Work to be completed:
Below are the lines to check; count those holding the string "SundayMondayTuesdayWednesdayThursdayFrid" and give only the number.

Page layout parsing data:
• • • • • • •
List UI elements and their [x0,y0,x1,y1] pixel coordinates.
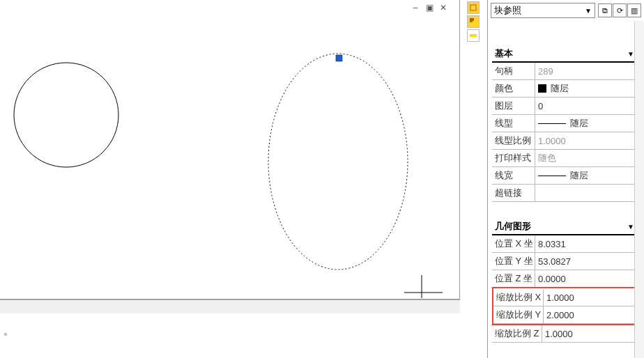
row-layer[interactable]: 图层0 [492,98,637,115]
row-handle[interactable]: 句柄289 [492,63,637,80]
color-swatch-icon [538,84,546,93]
row-color[interactable]: 颜色随层 [492,80,637,98]
row-plotstyle[interactable]: 打印样式随色 [492,150,637,167]
tool-icon-3[interactable] [467,29,480,42]
tool-icon-1[interactable] [467,1,480,14]
collapse-icon: ▼ [627,50,634,58]
properties-panel: 块参照 ▼ ⧉ ⟳ ▥ 基本 ▼ 句柄289 颜色随层 图层0 线型随层 线型比… [487,0,644,358]
svg-rect-5 [470,5,476,10]
row-hyperlink[interactable]: 超链接 [492,185,637,202]
svg-point-0 [14,63,118,167]
row-scalex[interactable]: 缩放比例 X1.0000 [493,289,636,306]
row-scalez[interactable]: 缩放比例 Z1.0000 [492,325,637,343]
row-linetype[interactable]: 线型随层 [492,115,637,132]
svg-rect-8 [470,34,477,37]
select-value: 块参照 [494,4,521,17]
panel-header: 块参照 ▼ ⧉ ⟳ ▥ [488,0,644,21]
command-area[interactable] [0,313,460,355]
chevron-down-icon: ▼ [585,7,592,15]
drawing-canvas[interactable]: – ▣ ✕ [0,0,460,299]
row-scaley[interactable]: 缩放比例 Y2.0000 [493,306,636,324]
collapse-icon: ▼ [627,223,634,231]
section-title: 基本 [495,47,513,60]
svg-point-1 [268,54,408,270]
scale-highlight: 缩放比例 X1.0000 缩放比例 Y2.0000 [492,287,637,325]
row-posy[interactable]: 位置 Y 坐53.0827 [492,253,637,270]
section-basic[interactable]: 基本 ▼ [492,46,637,63]
quick-select-icon[interactable]: ⟳ [613,3,627,17]
status-bar [0,299,460,313]
row-posx[interactable]: 位置 X 坐8.0331 [492,235,637,253]
dot-icon [4,333,7,336]
object-type-select[interactable]: 块参照 ▼ [491,3,595,18]
scrollbar[interactable] [634,21,644,358]
line-sample-icon [538,123,566,124]
row-posz[interactable]: 位置 Z 坐0.0000 [492,270,637,288]
row-ltscale[interactable]: 线型比例1.0000 [492,132,637,150]
svg-rect-2 [336,55,342,61]
line-sample-icon [538,176,566,176]
canvas-svg [0,0,460,299]
section-title: 几何图形 [495,220,531,233]
tool-strip [467,1,482,42]
section-geometry[interactable]: 几何图形 ▼ [492,219,637,235]
pick-icon[interactable]: ⧉ [598,3,612,17]
svg-rect-7 [473,21,477,25]
row-lineweight[interactable]: 线宽随层 [492,167,637,185]
toggle-icon[interactable]: ▥ [627,3,641,17]
tool-icon-2[interactable] [467,15,480,28]
panel-body: 基本 ▼ 句柄289 颜色随层 图层0 线型随层 线型比例1.0000 打印样式… [488,21,644,358]
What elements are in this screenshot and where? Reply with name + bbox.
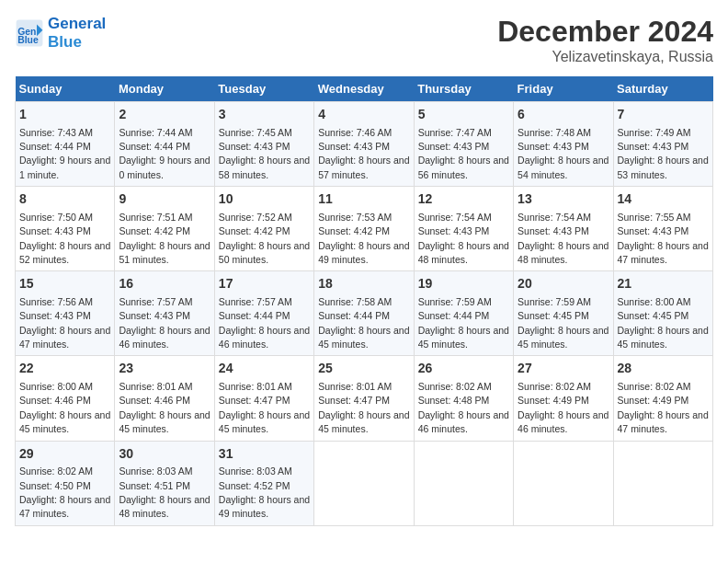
calendar-day-cell: 16Sunrise: 7:57 AMSunset: 4:43 PMDayligh… bbox=[115, 271, 214, 356]
page-header: Gen Blue General Blue December 2024 Yeli… bbox=[15, 15, 713, 65]
calendar-day-cell: 10Sunrise: 7:52 AMSunset: 4:42 PMDayligh… bbox=[214, 187, 313, 271]
location-title: Yelizavetinskaya, Russia bbox=[497, 49, 713, 65]
day-info: Sunrise: 7:59 AMSunset: 4:44 PMDaylight:… bbox=[418, 296, 509, 350]
day-info: Sunrise: 7:47 AMSunset: 4:43 PMDaylight:… bbox=[418, 127, 509, 180]
day-info: Sunrise: 7:54 AMSunset: 4:43 PMDaylight:… bbox=[518, 212, 609, 265]
calendar-day-cell bbox=[314, 441, 414, 525]
day-info: Sunrise: 8:00 AMSunset: 4:45 PMDaylight:… bbox=[618, 296, 709, 350]
day-info: Sunrise: 8:01 AMSunset: 4:47 PMDaylight:… bbox=[318, 381, 409, 434]
day-info: Sunrise: 8:00 AMSunset: 4:46 PMDaylight:… bbox=[19, 381, 110, 434]
calendar-day-cell: 19Sunrise: 7:59 AMSunset: 4:44 PMDayligh… bbox=[414, 271, 513, 356]
calendar-day-cell bbox=[414, 441, 513, 525]
weekday-header: Thursday bbox=[414, 76, 513, 102]
calendar-day-cell: 17Sunrise: 7:57 AMSunset: 4:44 PMDayligh… bbox=[214, 271, 313, 356]
weekday-header: Sunday bbox=[16, 76, 115, 102]
day-number: 6 bbox=[518, 106, 609, 124]
day-number: 11 bbox=[318, 190, 409, 209]
calendar-day-cell: 31Sunrise: 8:03 AMSunset: 4:52 PMDayligh… bbox=[214, 441, 313, 525]
day-info: Sunrise: 7:51 AMSunset: 4:42 PMDaylight:… bbox=[119, 212, 210, 265]
day-info: Sunrise: 8:02 AMSunset: 4:49 PMDaylight:… bbox=[518, 381, 609, 434]
calendar-day-cell: 4Sunrise: 7:46 AMSunset: 4:43 PMDaylight… bbox=[314, 102, 414, 187]
calendar-week-row: 29Sunrise: 8:02 AMSunset: 4:50 PMDayligh… bbox=[16, 441, 713, 525]
logo-line2: Blue bbox=[48, 33, 106, 52]
day-number: 28 bbox=[618, 360, 709, 378]
day-number: 5 bbox=[418, 106, 509, 124]
day-info: Sunrise: 7:43 AMSunset: 4:44 PMDaylight:… bbox=[19, 127, 110, 180]
day-info: Sunrise: 7:59 AMSunset: 4:45 PMDaylight:… bbox=[518, 296, 609, 350]
day-info: Sunrise: 7:45 AMSunset: 4:43 PMDaylight:… bbox=[219, 127, 310, 180]
calendar-day-cell: 8Sunrise: 7:50 AMSunset: 4:43 PMDaylight… bbox=[16, 187, 115, 271]
day-number: 15 bbox=[19, 275, 110, 293]
calendar-week-row: 15Sunrise: 7:56 AMSunset: 4:43 PMDayligh… bbox=[16, 271, 713, 356]
day-number: 16 bbox=[119, 275, 210, 293]
calendar-day-cell: 26Sunrise: 8:02 AMSunset: 4:48 PMDayligh… bbox=[414, 356, 513, 441]
day-info: Sunrise: 8:03 AMSunset: 4:52 PMDaylight:… bbox=[219, 465, 310, 519]
day-info: Sunrise: 8:01 AMSunset: 4:46 PMDaylight:… bbox=[119, 381, 210, 434]
day-number: 10 bbox=[219, 190, 310, 209]
calendar-table: SundayMondayTuesdayWednesdayThursdayFrid… bbox=[15, 76, 713, 526]
calendar-day-cell: 2Sunrise: 7:44 AMSunset: 4:44 PMDaylight… bbox=[115, 102, 214, 187]
day-number: 30 bbox=[119, 445, 210, 464]
day-info: Sunrise: 7:50 AMSunset: 4:43 PMDaylight:… bbox=[19, 212, 110, 265]
weekday-header: Friday bbox=[514, 76, 613, 102]
calendar-day-cell: 12Sunrise: 7:54 AMSunset: 4:43 PMDayligh… bbox=[414, 187, 513, 271]
day-number: 19 bbox=[418, 275, 509, 293]
day-number: 23 bbox=[119, 360, 210, 378]
calendar-day-cell: 20Sunrise: 7:59 AMSunset: 4:45 PMDayligh… bbox=[514, 271, 613, 356]
calendar-day-cell: 25Sunrise: 8:01 AMSunset: 4:47 PMDayligh… bbox=[314, 356, 414, 441]
calendar-header-row: SundayMondayTuesdayWednesdayThursdayFrid… bbox=[16, 76, 713, 102]
logo-line1: General bbox=[48, 15, 106, 33]
calendar-day-cell: 5Sunrise: 7:47 AMSunset: 4:43 PMDaylight… bbox=[414, 102, 513, 187]
day-number: 8 bbox=[19, 190, 110, 209]
svg-text:Blue: Blue bbox=[17, 36, 39, 46]
day-info: Sunrise: 7:55 AMSunset: 4:43 PMDaylight:… bbox=[618, 212, 709, 265]
day-info: Sunrise: 7:54 AMSunset: 4:43 PMDaylight:… bbox=[418, 212, 509, 265]
day-info: Sunrise: 7:53 AMSunset: 4:42 PMDaylight:… bbox=[318, 212, 409, 265]
calendar-day-cell bbox=[613, 441, 712, 525]
day-number: 13 bbox=[518, 190, 609, 209]
calendar-day-cell: 22Sunrise: 8:00 AMSunset: 4:46 PMDayligh… bbox=[16, 356, 115, 441]
day-number: 4 bbox=[318, 106, 409, 124]
calendar-day-cell: 15Sunrise: 7:56 AMSunset: 4:43 PMDayligh… bbox=[16, 271, 115, 356]
day-number: 31 bbox=[219, 445, 310, 464]
calendar-day-cell: 9Sunrise: 7:51 AMSunset: 4:42 PMDaylight… bbox=[115, 187, 214, 271]
day-info: Sunrise: 7:49 AMSunset: 4:43 PMDaylight:… bbox=[618, 127, 709, 180]
day-info: Sunrise: 7:56 AMSunset: 4:43 PMDaylight:… bbox=[19, 296, 110, 350]
calendar-day-cell: 18Sunrise: 7:58 AMSunset: 4:44 PMDayligh… bbox=[314, 271, 414, 356]
day-number: 24 bbox=[219, 360, 310, 378]
day-info: Sunrise: 8:02 AMSunset: 4:48 PMDaylight:… bbox=[418, 381, 509, 434]
day-info: Sunrise: 7:52 AMSunset: 4:42 PMDaylight:… bbox=[219, 212, 310, 265]
weekday-header: Saturday bbox=[613, 76, 712, 102]
day-number: 20 bbox=[518, 275, 609, 293]
day-info: Sunrise: 8:02 AMSunset: 4:49 PMDaylight:… bbox=[618, 381, 709, 434]
logo-text: General Blue bbox=[48, 15, 106, 52]
calendar-week-row: 1Sunrise: 7:43 AMSunset: 4:44 PMDaylight… bbox=[16, 102, 713, 187]
calendar-day-cell: 28Sunrise: 8:02 AMSunset: 4:49 PMDayligh… bbox=[613, 356, 712, 441]
calendar-day-cell: 24Sunrise: 8:01 AMSunset: 4:47 PMDayligh… bbox=[214, 356, 313, 441]
calendar-day-cell: 13Sunrise: 7:54 AMSunset: 4:43 PMDayligh… bbox=[514, 187, 613, 271]
day-number: 3 bbox=[219, 106, 310, 124]
day-info: Sunrise: 8:03 AMSunset: 4:51 PMDaylight:… bbox=[119, 465, 210, 519]
day-info: Sunrise: 7:57 AMSunset: 4:44 PMDaylight:… bbox=[219, 296, 310, 350]
calendar-day-cell: 7Sunrise: 7:49 AMSunset: 4:43 PMDaylight… bbox=[613, 102, 712, 187]
day-number: 27 bbox=[518, 360, 609, 378]
day-number: 25 bbox=[318, 360, 409, 378]
day-info: Sunrise: 7:57 AMSunset: 4:43 PMDaylight:… bbox=[119, 296, 210, 350]
weekday-header: Monday bbox=[115, 76, 214, 102]
day-number: 7 bbox=[618, 106, 709, 124]
day-number: 21 bbox=[618, 275, 709, 293]
logo: Gen Blue General Blue bbox=[15, 15, 106, 52]
day-number: 9 bbox=[119, 190, 210, 209]
day-number: 29 bbox=[19, 445, 110, 464]
logo-icon: Gen Blue bbox=[15, 18, 44, 48]
calendar-day-cell: 27Sunrise: 8:02 AMSunset: 4:49 PMDayligh… bbox=[514, 356, 613, 441]
title-block: December 2024 Yelizavetinskaya, Russia bbox=[497, 15, 713, 65]
day-number: 1 bbox=[19, 106, 110, 124]
day-info: Sunrise: 8:02 AMSunset: 4:50 PMDaylight:… bbox=[19, 465, 110, 519]
day-info: Sunrise: 7:44 AMSunset: 4:44 PMDaylight:… bbox=[119, 127, 210, 180]
day-number: 2 bbox=[119, 106, 210, 124]
day-number: 17 bbox=[219, 275, 310, 293]
day-info: Sunrise: 8:01 AMSunset: 4:47 PMDaylight:… bbox=[219, 381, 310, 434]
day-number: 26 bbox=[418, 360, 509, 378]
weekday-header: Wednesday bbox=[314, 76, 414, 102]
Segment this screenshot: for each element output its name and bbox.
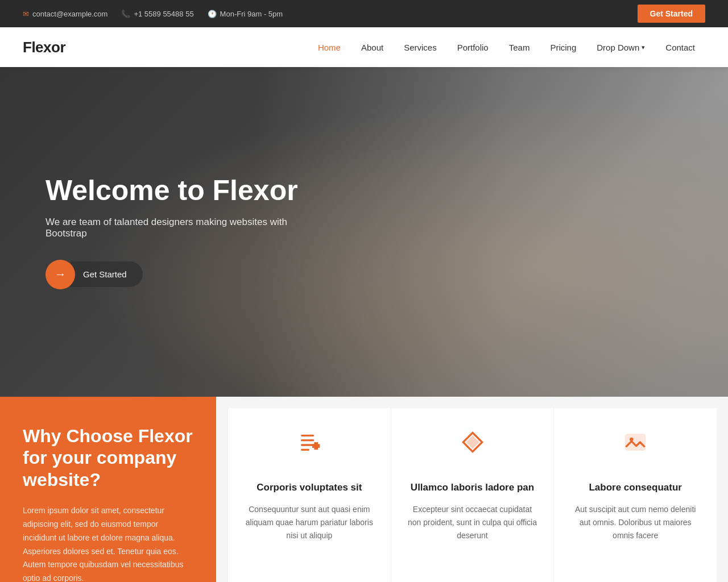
svg-rect-1 [301,439,314,441]
hero-arrow-button[interactable]: → [46,260,75,289]
topbar-email: ✉ contact@example.com [23,10,107,18]
topbar-cta-button[interactable]: Get Started [638,5,705,23]
feature-card-3: Labore consequatur Aut suscipit aut cum … [553,408,717,582]
email-text: contact@example.com [32,10,107,18]
svg-rect-0 [301,435,314,436]
diamond-icon [461,431,484,454]
nav-link-about[interactable]: About [351,37,394,58]
nav-link-home[interactable]: Home [308,37,351,58]
nav-links: Home About Services Portfolio Team Prici… [308,37,705,58]
nav-link-contact[interactable]: Contact [655,37,705,58]
features-cards-container: Corporis voluptates sit Consequuntur sun… [216,397,728,582]
phone-icon: 📞 [121,10,130,18]
svg-rect-5 [312,444,320,448]
feature-card-1: Corporis voluptates sit Consequuntur sun… [228,408,391,582]
chevron-down-icon: ▾ [642,44,645,51]
hero-section: Welcome to Flexor We are team of talante… [0,67,728,397]
feature-icon-list [298,431,321,469]
feature-desc-2: Excepteur sint occaecat cupidatat non pr… [407,503,538,542]
clock-icon: 🕐 [208,10,217,18]
nav-item-contact[interactable]: Contact [655,37,705,58]
topbar: ✉ contact@example.com 📞 +1 5589 55488 55… [0,0,728,27]
feature-card-2: Ullamco laboris ladore pan Excepteur sin… [391,408,554,582]
topbar-phone: 📞 +1 5589 55488 55 [121,10,193,18]
feature-icon-image [624,431,647,469]
dropdown-label: Drop Down [597,43,639,52]
hero-subtitle: We are team of talanted designers making… [46,217,307,239]
topbar-hours: 🕐 Mon-Fri 9am - 5pm [208,10,283,18]
image-icon [624,431,647,454]
features-left-title: Why Choose Flexor for your company websi… [23,425,193,490]
nav-item-pricing[interactable]: Pricing [540,37,586,58]
navbar-brand[interactable]: Flexor [23,39,65,56]
nav-link-services[interactable]: Services [394,37,447,58]
nav-link-dropdown[interactable]: Drop Down ▾ [586,37,655,58]
nav-item-dropdown[interactable]: Drop Down ▾ [586,37,655,58]
nav-item-home[interactable]: Home [308,37,351,58]
hero-content: Welcome to Flexor We are team of talante… [0,175,353,289]
hero-cta-label[interactable]: Get Started [71,261,143,287]
list-icon [298,431,321,454]
feature-title-3: Labore consequatur [589,481,681,494]
hero-cta-wrap: → Get Started [46,260,307,289]
email-icon: ✉ [23,10,29,18]
feature-desc-1: Consequuntur sunt aut quasi enim aliquam… [244,503,375,542]
hours-text: Mon-Fri 9am - 5pm [220,10,283,18]
svg-rect-3 [301,449,309,451]
features-left-panel: Why Choose Flexor for your company websi… [0,397,216,582]
features-left-text: Lorem ipsum dolor sit amet, consectetur … [23,504,193,582]
svg-rect-6 [626,435,645,450]
dropdown-label-wrap: Drop Down ▾ [597,43,645,52]
feature-icon-diamond [461,431,484,469]
navbar: Flexor Home About Services Portfolio Tea… [0,27,728,67]
nav-item-about[interactable]: About [351,37,394,58]
nav-link-team[interactable]: Team [499,37,540,58]
phone-text: +1 5589 55488 55 [134,10,193,18]
nav-item-services[interactable]: Services [394,37,447,58]
svg-rect-2 [301,444,314,446]
nav-item-portfolio[interactable]: Portfolio [447,37,499,58]
nav-item-team[interactable]: Team [499,37,540,58]
feature-title-1: Corporis voluptates sit [257,481,362,494]
hero-title: Welcome to Flexor [46,175,307,206]
nav-link-pricing[interactable]: Pricing [540,37,586,58]
feature-title-2: Ullamco laboris ladore pan [411,481,534,494]
nav-link-portfolio[interactable]: Portfolio [447,37,499,58]
feature-desc-3: Aut suscipit aut cum nemo deleniti aut o… [570,503,701,542]
features-section: Why Choose Flexor for your company websi… [0,397,728,582]
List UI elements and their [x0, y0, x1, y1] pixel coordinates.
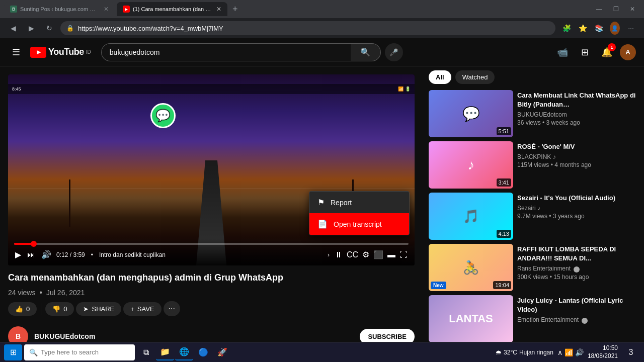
system-icons: ∧ 📶 🔊 [557, 348, 584, 356]
rec-duration-2: 3:41 [497, 178, 511, 187]
search-input[interactable] [101, 43, 351, 61]
clock[interactable]: 10:50 18/08/2021 [588, 344, 618, 360]
tab-inactive[interactable]: B Sunting Pos ‹ bukugue.com — W... ✕ [4, 2, 115, 16]
profile-button[interactable]: 👤 [608, 21, 622, 35]
subtitles-button[interactable]: CC [346, 249, 359, 260]
taskbar-file-explorer[interactable]: 📁 [156, 344, 174, 360]
fullscreen-button[interactable]: ⛶ [398, 249, 409, 260]
verified-icon-4: ✓ [574, 266, 580, 273]
share-button[interactable]: ➤ SHARE [76, 302, 121, 316]
rec-item-3[interactable]: 🎵 4:13 Sezairi - It's You (Official Audi… [429, 193, 638, 240]
search-bar: 🔍 🎤 [101, 43, 403, 61]
taskbar-search[interactable]: 🔍 [24, 344, 135, 360]
filter-watched[interactable]: Watched [455, 70, 495, 84]
mic-button[interactable]: 🎤 [385, 43, 403, 61]
search-button[interactable]: 🔍 [351, 43, 381, 61]
clock-date: 18/08/2021 [588, 352, 618, 360]
show-desktop-button[interactable]: 3 [622, 344, 640, 360]
video-controls: ▶ ⏭ 🔊 0:12 / 3:59 • Intro dan sedikit cu… [8, 239, 415, 265]
video-actions: 👍 0 👎 0 ➤ SHARE + SAVE ··· [8, 301, 415, 316]
video-date: Jul 26, 2021 [46, 289, 85, 297]
like-button[interactable]: 👍 0 [8, 302, 37, 316]
taskbar: ⊞ 🔍 ⧉ 📁 🌐 🔵 🚀 🌧 32°C Hujan ringan ∧ 📶 🔊 … [0, 342, 644, 362]
context-menu-transcript[interactable]: 📄 Open transcript [309, 213, 409, 235]
url-bar[interactable]: 🔒 [60, 21, 555, 35]
progress-bar[interactable] [14, 243, 409, 245]
tab-active[interactable]: ▶ (1) Cara menambahkan (dan me... ✕ [117, 2, 227, 16]
taskbar-task-view[interactable]: ⧉ [137, 344, 155, 360]
youtube-logo[interactable]: YouTube ID [30, 47, 91, 58]
rec-title-4: RAFFI IKUT LOMBA SEPEDA DI ANDARA!!! SEM… [517, 245, 638, 263]
chapter-text: Intro dan sedikit cuplikan [99, 251, 324, 258]
user-avatar[interactable]: A [620, 44, 636, 60]
video-player[interactable]: 8:45 📶 🔋 💬 ▶ ⏭ 🔊 [8, 74, 415, 265]
context-menu-report[interactable]: ⚑ Report [309, 192, 409, 213]
report-label: Report [331, 199, 352, 207]
rec-meta-1: 36 views • 3 weeks ago [517, 119, 638, 126]
channel-avatar: B [8, 326, 28, 342]
dislike-button[interactable]: 👎 0 [45, 302, 74, 316]
maximize-button[interactable]: ❐ [608, 2, 624, 16]
rec-title-2: ROSÉ - 'Gone' M/V [517, 142, 638, 151]
rec-title-1: Cara Membuat Link Chat WhatsApp di Bitly… [517, 91, 638, 109]
theater-button[interactable]: ▬ [386, 249, 396, 260]
taskbar-search-input[interactable] [41, 348, 121, 356]
taskbar-rocket[interactable]: 🚀 [213, 344, 231, 360]
extensions-button[interactable]: 🧩 [559, 21, 574, 35]
volume-button[interactable]: 🔊 [40, 249, 52, 260]
forward-button[interactable]: ▶ [24, 21, 38, 35]
rec-item-2[interactable]: ♪ 3:41 ROSÉ - 'Gone' M/V BLACKPINK ♪ 115… [429, 141, 638, 189]
subscribe-button[interactable]: SUBSCRIBE [360, 329, 415, 342]
video-meta: 24 views • Jul 26, 2021 [8, 288, 415, 297]
filter-chips: All Watched [429, 70, 638, 84]
menu-button[interactable]: ☰ [8, 43, 24, 62]
notifications-button[interactable]: 🔔 1 [598, 43, 616, 61]
collections-button[interactable]: 📚 [592, 21, 606, 35]
refresh-button[interactable]: ↻ [42, 21, 56, 35]
favorites-button[interactable]: ⭐ [576, 21, 590, 35]
wifi-icon[interactable]: 📶 [565, 348, 573, 356]
start-button[interactable]: ⊞ [4, 344, 22, 360]
tab-close-2[interactable]: ✕ [216, 6, 221, 13]
transcript-label: Open transcript [334, 220, 382, 228]
tree-left [69, 179, 70, 227]
url-input[interactable] [78, 25, 549, 32]
minimize-button[interactable]: — [591, 2, 607, 16]
tab-favicon-1: B [10, 6, 17, 13]
time-display: 0:12 / 3:59 [56, 251, 85, 258]
miniplayer-button[interactable]: ⬛ [372, 249, 384, 260]
weather-temp: 32°C [504, 349, 517, 356]
play-button[interactable]: ▶ [14, 249, 22, 260]
rec-badge-4: New [431, 282, 446, 289]
back-button[interactable]: ◀ [6, 21, 20, 35]
apps-button[interactable]: ⊞ [576, 43, 594, 61]
rec-duration-4: 19:04 [493, 281, 511, 289]
phone-status-bar: 8:45 📶 🔋 [8, 84, 415, 94]
rec-channel-5: Emotion Entertainment ✓ [517, 316, 638, 324]
taskbar-chrome[interactable]: 🔵 [194, 344, 212, 360]
verified-icon-5: ✓ [582, 318, 588, 324]
rec-item-4[interactable]: 🚴 19:04 New RAFFI IKUT LOMBA SEPEDA DI A… [429, 244, 638, 291]
new-tab-button[interactable]: + [229, 4, 241, 15]
rec-info-2: ROSÉ - 'Gone' M/V BLACKPINK ♪ 115M views… [517, 141, 638, 189]
settings-button[interactable]: ··· [624, 21, 638, 35]
video-info: Cara menambahkan (dan menghapus) admin d… [8, 265, 415, 322]
volume-icon[interactable]: 🔊 [575, 348, 584, 356]
rec-item-1[interactable]: 💬 5:51 Cara Membuat Link Chat WhatsApp d… [429, 90, 638, 137]
pause-overlay-button[interactable]: ⏸ [334, 249, 344, 260]
chevron-up-icon[interactable]: ∧ [557, 348, 562, 356]
create-video-button[interactable]: 📹 [553, 43, 572, 61]
save-button[interactable]: + SAVE [123, 302, 161, 316]
filter-all[interactable]: All [429, 70, 451, 84]
tab-close-1[interactable]: ✕ [104, 6, 109, 13]
close-button[interactable]: ✕ [625, 2, 640, 16]
youtube-logo-badge: ID [86, 49, 91, 55]
channel-name[interactable]: BUKUGUEdotcom [34, 332, 95, 340]
taskbar-edge[interactable]: 🌐 [175, 344, 193, 360]
rec-item-5[interactable]: LANTAS Juicy Luicy - Lantas (Official Ly… [429, 295, 638, 342]
next-button[interactable]: ⏭ [26, 249, 36, 260]
youtube-logo-text: YouTube [48, 47, 84, 57]
more-actions-button[interactable]: ··· [164, 301, 180, 316]
settings-button[interactable]: ⚙ [361, 249, 370, 260]
main-content: 8:45 📶 🔋 💬 ▶ ⏭ 🔊 [0, 66, 644, 342]
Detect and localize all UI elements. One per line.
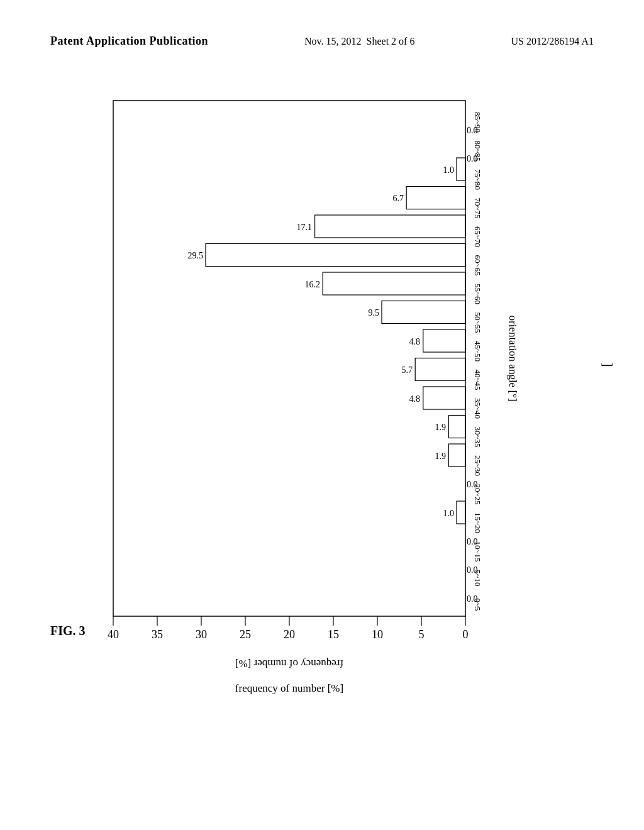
• • • • • • •
Worked solution:
2